According to Jeff Smith, the operations communications manager at PG&E, the fire started at 1:30 a.m. local time.
CNBC reported that firefighters managed to stop flames from spreading to nearby batteries and structures within the wider system by using hydrants and water supplies that were already present at the plant.
Firefighters turned off the water at around 11:00 a.m. local time, but some remained on the scene overnight to make sure the system would not re-ignite.

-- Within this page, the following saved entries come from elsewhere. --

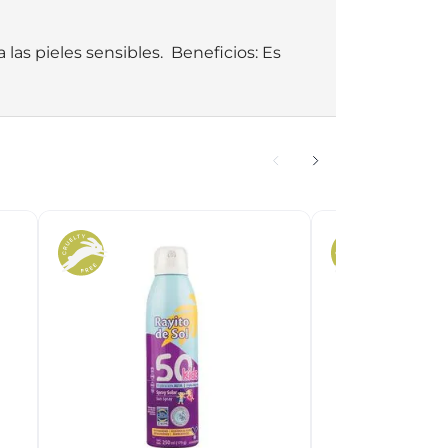
as pieles sensibles.  Beneficios: Es 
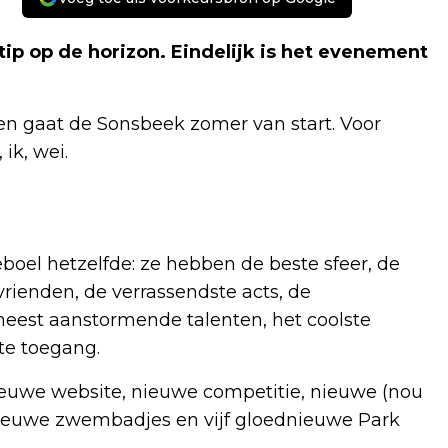
stip op de horizon. Eindelijk is het evenement
en gaat de Sonsbeek zomer van start. Voor
 ik, wei.
eboel hetzelfde: ze hebben de beste sfeer, de
vrienden, de verrassendste acts, de
 meest aanstormende talenten, het coolste
te toegang.
ieuwe website, nieuwe competitie, nieuwe (nou
nieuwe zwembadjes en vijf gloednieuwe Park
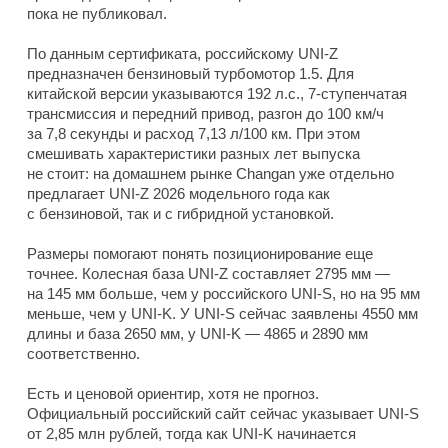
пока не публиковал.
По данным сертификата, российскому UNI-Z
предназначен бензиновый турбомотор 1.5. Для
китайской версии указываются 192 л.с., 7-ступенчатая
трансмиссия и передний привод, разгон до 100 км/ч
за 7,8 секунды и расход 7,13 л/100 км. При этом
смешивать характеристики разных лет выпуска
не стоит: на домашнем рынке Changan уже отдельно
предлагает UNI-Z 2026 модельного года как
с бензиновой, так и с гибридной установкой.
Размеры помогают понять позиционирование еще
точнее. Колесная база UNI-Z составляет 2795 мм —
на 145 мм больше, чем у российского UNI-S, но на 95 мм
меньше, чем у UNI-K. У UNI-S сейчас заявлены 4550 мм
длины и база 2650 мм, у UNI-K — 4865 и 2890 мм
соответственно.
Есть и ценовой ориентир, хотя не прогноз.
Официальный российский сайт сейчас указывает UNI-S
от 2,85 млн рублей, тогда как UNI-K начинается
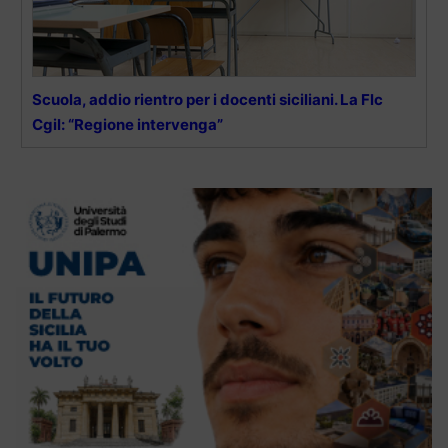
Scuola, addio rientro per i docenti siciliani. La Flc
Cgil: “Regione intervenga”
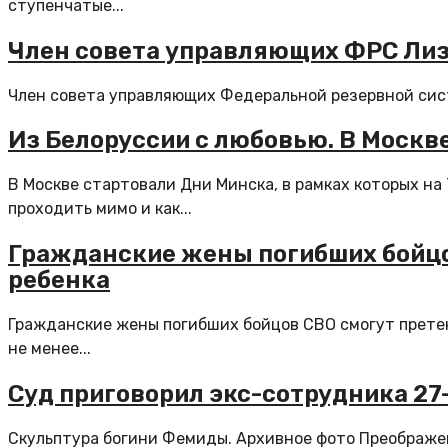
ступенчатые...
Член совета управляющих ФРС Лиза
Член совета управляющих Федеральной резервной сист
Из Белоруссии с любовью. В Москв
В Москве стартовали Дни Минска, в рамках которых на
проходить мимо и как...
Гражданские жены погибших бойцо
ребенка
Гражданские жены погибших бойцов СВО смогут претен
не менее...
Суд приговорил экс-сотрудника 27
Скульптура богини Фемиды. Архивное фото Преображен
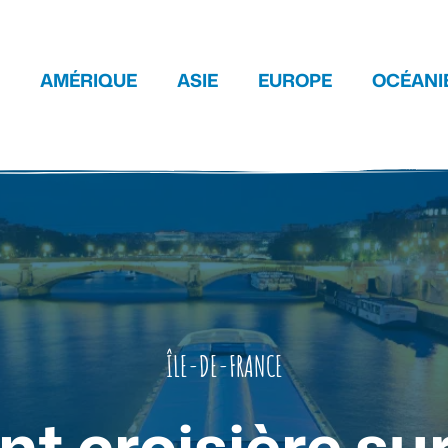
AMÉRIQUE
ASIE
EUROPE
OCÉANI
ÎLE-DE-FRANCE
t croisière sur 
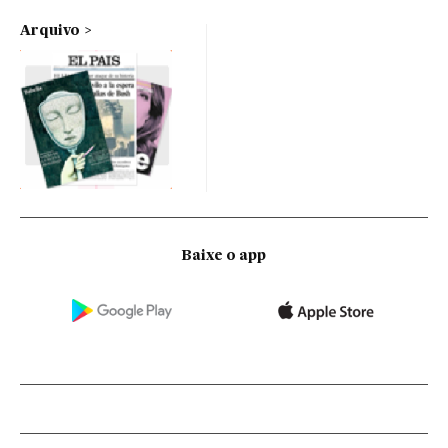
Arquivo
Baixe o app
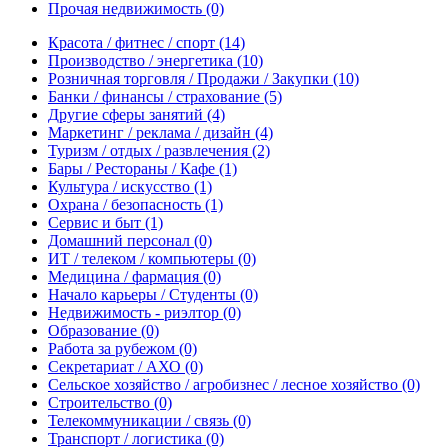
Прочая недвижимость
(0)
Красота / фитнес / спорт
(14)
Производство / энергетика
(10)
Розничная торговля / Продажи / Закупки
(10)
Банки / финансы / страхование
(5)
Другие сферы занятий
(4)
Маркетинг / реклама / дизайн
(4)
Туризм / отдых / развлечения
(2)
Бары / Рестораны / Кафе
(1)
Культура / искусство
(1)
Охрана / безопасность
(1)
Сервис и быт
(1)
Домашний персонал
(0)
ИТ / телеком / компьютеры
(0)
Медицина / фармация
(0)
Начало карьеры / Студенты
(0)
Недвижимость - риэлтор
(0)
Образование
(0)
Работа за рубежом
(0)
Секретариат / АХО
(0)
Сельское хозяйство / агробизнес / лесное хозяйство
(0)
Строительство
(0)
Телекоммуникации / связь
(0)
Транспорт / логистика
(0)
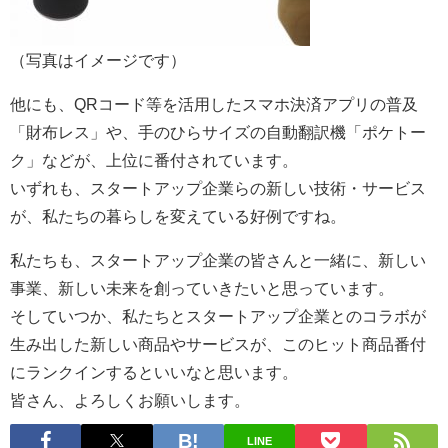
（写真はイメージです）
他にも、QRコード等を活用したスマホ決済アプリの普及
「財布レス」や、手のひらサイズの自動翻訳機「ポケトー
ク」などが、上位に番付されています。
いずれも、スタートアップ企業らの新しい技術・サービス
が、私たちの暮らしを変えている好例ですね。
私たちも、スタートアップ企業の皆さんと一緒に、新しい
事業、新しい未来を創っていきたいと思っています。
そしていつか、私たちとスタートアップ企業とのコラボが
生み出した新しい商品やサービスが、このヒット商品番付
にランクインするといいなと思います。
皆さん、よろしくお願いします。
LINE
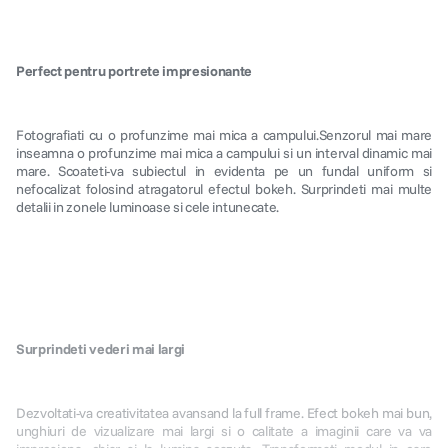
canon sx740 hs
5
.
Perfect pentru portrete impresionante
lavaliera
6
.
Fotografiati cu o profunzime mai mica a campului.Senzorul mai mare
card memorie
7
.
inseamna o profunzime mai mica a campului si un interval dinamic mai
mare. Scoateti-va subiectul in evidenta pe un fundal uniform si
ulanzi
nefocalizat folosind atragatorul efectul bokeh. Surprindeti mai multe
8
.
detalii in zonele luminoase si cele intunecate.
insta 360
9
.
godox
10
.
Surprindeti vederi mai largi
Dezvoltati-va creativitatea avansand la full frame. Efect bokeh mai bun,
unghiuri de vizualizare mai largi si o calitate a imaginii care va va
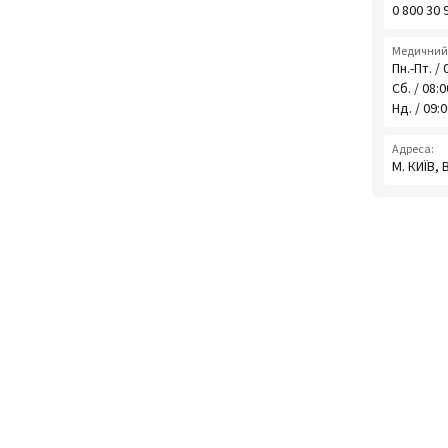
0 800 30 
Медичний 
Пн.-Пт. / 
Сб. / 08:
Нд. / 09:
Адреса:
М. КИЇВ,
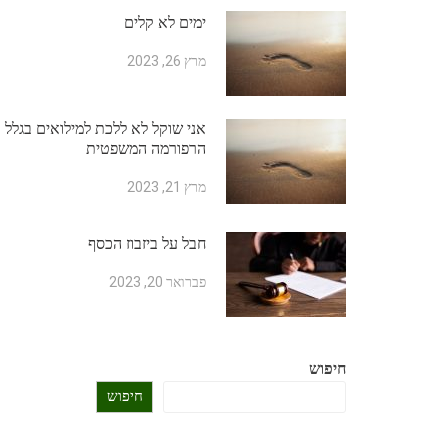
ימים לא קלים
מרץ 26, 2023
אני שוקל לא ללכת למילואים בגלל
הרפורמה המשפטית
מרץ 21, 2023
חבל על ביזבוז הכסף
פברואר 20, 2023
חיפוש
חיפוש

In the statement, PG&E claimed that when the problem was identified, its safety systems worked as intended.
There are 256 Megapacks housed in the facility, which has a 730 megawatt-hour energy storage capacity. By storing clean energy for use when the sun isn’t shining, TechCrunch noted that such facilities support the essential transition to renewable energy sources.
PG&E and Vistra are two separate energy storage projects located at Moss Landing in Monterey. A Vistra representative told CNBC on Tuesday that the incident had no effect on their facility.
Shelter and Road Closure Advisory
In addition to an interactive map that shows which regions are affected and road closures that lasted longer than 12 hours, the Monterey County Sheriff’s Office, North County Fire Protection District, and Pacific Gas & Electric had issued a shelter-in-place advisory for the close-by areas.
Due to emissions after the incident, some homeowners living close to the Elkhorn Battery substation at Moss Landing were urged to remain indoors and keep their windows and ventilation systems closed. Late on Tuesday, that advice was still in effect.
According to Caltrans, the incident forced the closure of a portion of Highway 1 while fire firefighters sent out units to put out the flames. The California Highway Patrol said that the closure had been extended because of air quality issues.
An air pollution control officer for the Monterey Bay Air Resources District (MBARD), Richard Stedman, claims that lithium ion battery fires can release harmful substances like hydrochloric and hydrofluoric acid.
Advisory Was Eventually Lifted
The Monterey County Sheriff’s Office warned motorists to stay off the roadways near the fire incident on Tuesday morning. The Monterey County Sheriff’s Office and North County Fire Department rescinded the advisory and reopened the roads around 10 p.m. ET.
The Monterey County Public Information account tweeted that although the fire was considered entirely controlled, smoke could persist in the area for a few days.
North County Fire Department and The Monterey County Sheriff’s Office have lifted the Shelter-In-Place Advisory and all Road Closures for the #MossLandingIncident. While the fire is considered fully controlled, smoke may still occur in the area for several days. pic.twitter.com/nU5NOf1dih
— MontereyCoInfo (@MontereyCoInfo) September 21, 2022
This Is Not the First Time a Tesla Megapack Caught Fire
It was noted that the Tesla Megapack caught fire in Australia’s Geelong last year while being tested at the Victorian Big Battery storage facility.
While the lithium batteries at storage facilities near Moss Landing have already caught fire in recent years, albeit this cannot be directly attributed to Tesla.
Keyword: Tesla Megapack Battery Caught Fire in California — Is There a Casualty?